Sheet metal forming in medium-high volume production environments is often completed through the use of a Transfer Press operating a number of dies as a complete system. Each die in the system is responsible for adding more shape to the part until the metal work piece attains its final shape. What makes transfer stamping unique is that a single press operates a number of tools, the movement of the sheet metal work piece from one operation to the next is performed by automation either built into the press or onto the dies. With each closing of the press the entire system of tools will close, each performing its designed work to the sheet metal. Upon opening the built in transfer mechanism moves the workpiece from one operation to the next in the sequence. 

In the past these operations may have been performed using individual presses and the workpieces may have been moved from press to press, and die to die, by hand. As Automation improved hand loading was replaced by pick and place automation and by robots.  The transfer press is a natural extension of this practice, simplifying the operation by having all tools in a single large press and using automation which is specifically designed for the press operations.

Transfer mechanisms

Tri-axis transfer 

Named for the movement of the transfer mechanism, tri-axis transfer mechanisms motion is defined by the three (3) axes of movement made by the part manipulators each press stroke.
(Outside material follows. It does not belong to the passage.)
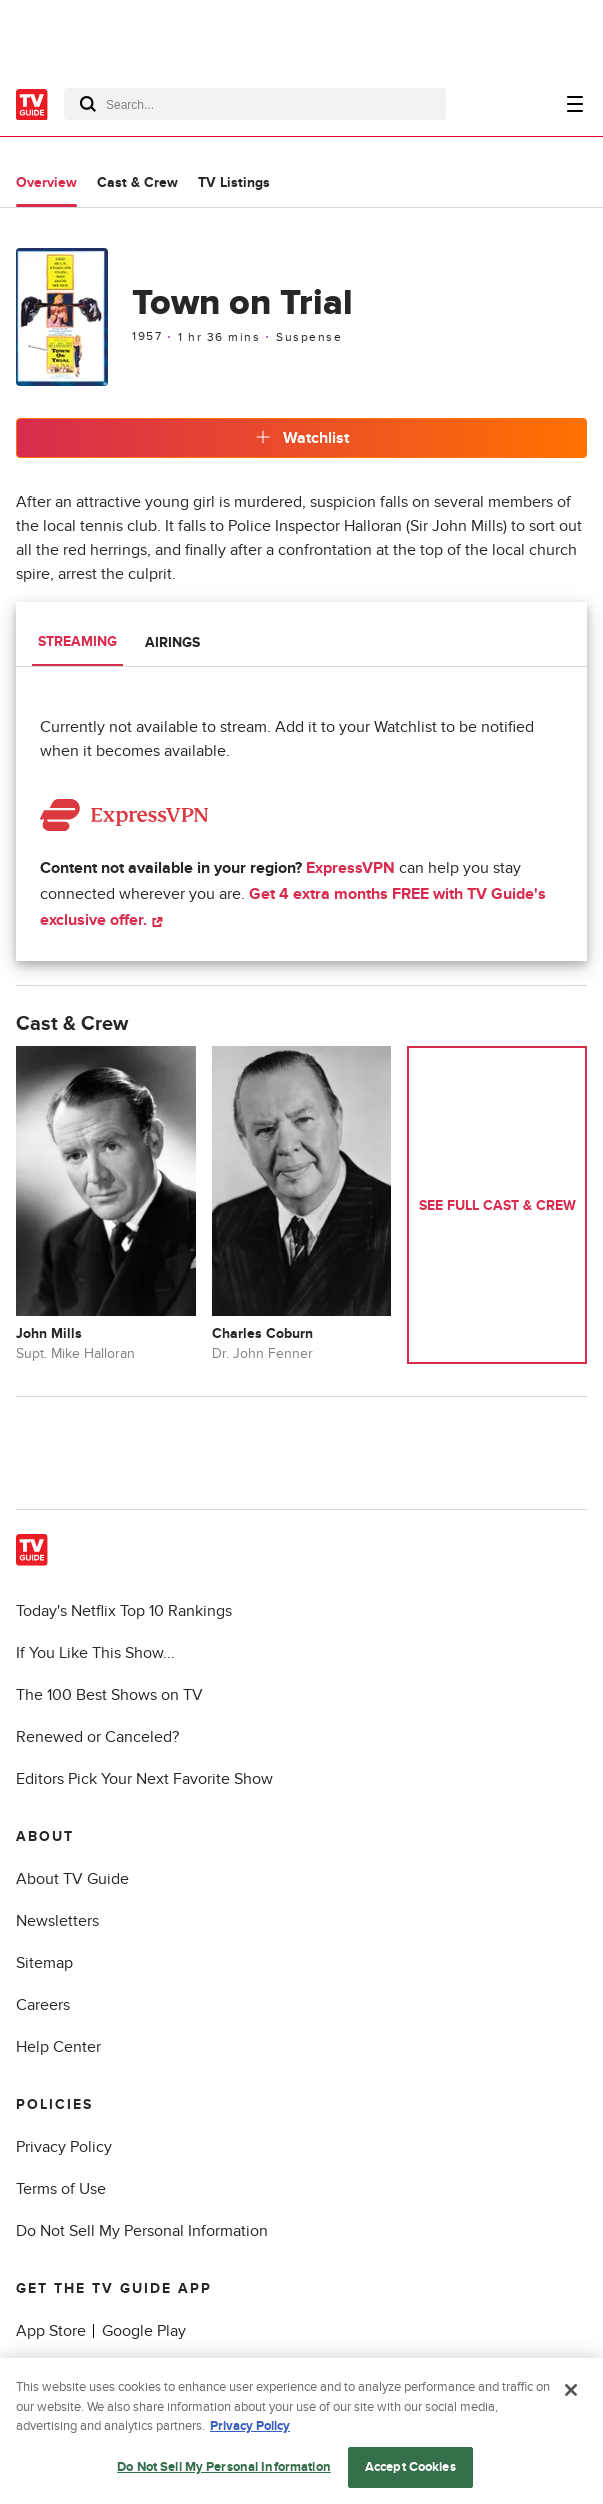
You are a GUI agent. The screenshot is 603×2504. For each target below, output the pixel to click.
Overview (46, 182)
On the press downstroke the automation which will likely be holding the work piece will lower the work piece to the tool and retract to leave the part on the tool. At the bottom of the stroke the automation mechanism in the retracted state will cycle backward one pitch to position itself adjacent to the next workpiece. As the press cycles upward the part manipulators will index inward to pick up the next work piece, continuing upward following the press ram, then indexing forward to next station. As the press reaches the top of its stroke, the process repeats. The three axes of motion are up-down, in-out, and forward-back.

Cross-bar transfer 

With a cross bar transfer mechanism, the in-out axes of movement is constrained by an automation bar spanning the die space. Commonly mounted with suction cups, this cross bar will pick the workpiece up from above and release the part, dropping it into place at the next station. With only two axes of motion and the automation spanning the die space, the cross bar transfer mechanism must "dwell" between adjacent tools between each press stroke.